Credentialing as a Corporate Function | GHX
Tuesday, November 08, 2016

Credentialing as a Corporate Function

posted by: Adam Josephson, director Product Management

What are some of the biggest challenges that vendors face with credentialing?

When hospitals began creating credentialing programs they turned to their vendors, holding them accountable for meeting the new credentialing requirements. It turned out that many vendors were not prepared for the scope of this event. As companies endeavored to meet the variety of compliance requirements for each healthcare organization, the struggle to incorporate credentialing into everyday business practices came into the spotlight.

Different models for credentialing were adopted by companies with a variety of outcomes. Many vendors pass the responsibility of credentialing on to their sales representatives or to an existing staff member. The challenge in either of these scenarios is that credentialing is secondary to their primary job responsibilities and as a result doesn’t always receive the attention needed.

Vendors have begun to understand the importance of credentialing to their healthcare provider customers – many clearly getting the message when their sales reps are denied access to an account. As this practice has increased in frequency, companies are dedicating more resources to credentialing to support sales revenue goals. But, even as more resources are allocated toward credentialing, the constantly shifting nature of credentialing dictates the need to exercise efficiency in every possible avenue.

The credentialing process presents several challenges in the way of manual tasks for administrators – uploading and emailing documents for sales reps, storage, documentation and accessibility – all resulting in a significant investment of time. The absence of a formal industry standard makes incorporating the following components even more valuable to a successful credentialing program.
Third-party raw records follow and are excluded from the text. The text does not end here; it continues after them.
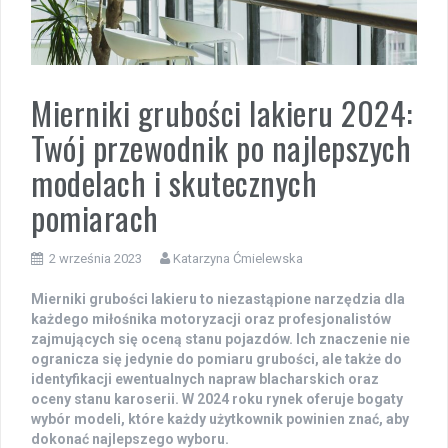
Mierniki grubości lakieru 2024:
Twój przewodnik po najlepszych
modelach i skutecznych
pomiarach
2 września 2023
Katarzyna Ćmielewska
Mierniki grubości lakieru to niezastąpione narzędzia dla
każdego miłośnika motoryzacji oraz profesjonalistów
zajmujących się oceną stanu pojazdów. Ich znaczenie nie
ogranicza się jedynie do pomiaru grubości, ale także do
identyfikacji ewentualnych napraw blacharskich oraz
oceny stanu karoserii. W 2024 roku rynek oferuje bogaty
wybór modeli, które każdy użytkownik powinien znać, aby
dokonać najlepszego wyboru.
Key components for a successful credentialing program

Centralized Program 
The credentialing program should be centrally run and recognized as a corporate function. Documentation of a formal process for completion is critical. The process should be streamlined with cross-functional teams requiring access to documents made available as simply as possible.
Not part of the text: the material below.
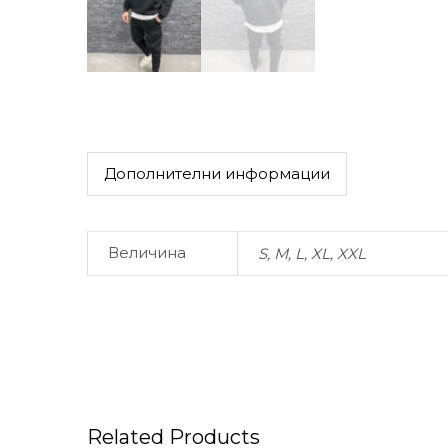
Дополнителни информации
Величина
S, M, L, XL, XXL
Related Products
Endorsed from the top down 
The most successful credentialing programs are endorsed by senior management. This ensures buy-in and accountability throughout the organization and communicates agreement on the value of credentialing. All reps should follow the same protocol, therefore not left to determine requirements or processes to follow for credentialing.
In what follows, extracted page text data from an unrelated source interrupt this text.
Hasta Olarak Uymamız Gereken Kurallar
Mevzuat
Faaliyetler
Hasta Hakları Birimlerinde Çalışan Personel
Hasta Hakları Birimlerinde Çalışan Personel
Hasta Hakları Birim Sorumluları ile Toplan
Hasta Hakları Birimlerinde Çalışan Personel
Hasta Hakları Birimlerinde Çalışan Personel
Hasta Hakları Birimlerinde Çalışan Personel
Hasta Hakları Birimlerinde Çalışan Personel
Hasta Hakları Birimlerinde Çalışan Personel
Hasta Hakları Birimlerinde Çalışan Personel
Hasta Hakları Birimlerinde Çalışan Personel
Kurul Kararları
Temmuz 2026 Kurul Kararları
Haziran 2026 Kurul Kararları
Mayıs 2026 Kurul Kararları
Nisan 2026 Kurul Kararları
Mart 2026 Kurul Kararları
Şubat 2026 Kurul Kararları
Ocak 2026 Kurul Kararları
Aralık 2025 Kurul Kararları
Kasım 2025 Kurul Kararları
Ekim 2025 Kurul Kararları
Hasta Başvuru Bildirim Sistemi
Begin credentialing at on-boarding
Reps that are educated on credentialing practices in the on-boarding process are better positioned for success in the long-term. This reinforces the value of credentialing to the company from the start and helps to create a culture of compliance. This also supports an efficient program enabling administrators, or reps, to handle just renewal requirements or the occasional one-off requirements needed for a specific healthcare organization.

These three components help to set the stage for success. A centralized and streamlined program will be more efficient, cutting back on time that reps spend on credentialing functions, time that can be spent in sales activities. It also served in reducing the time spent by administrators who also can use that time in more value-added activities.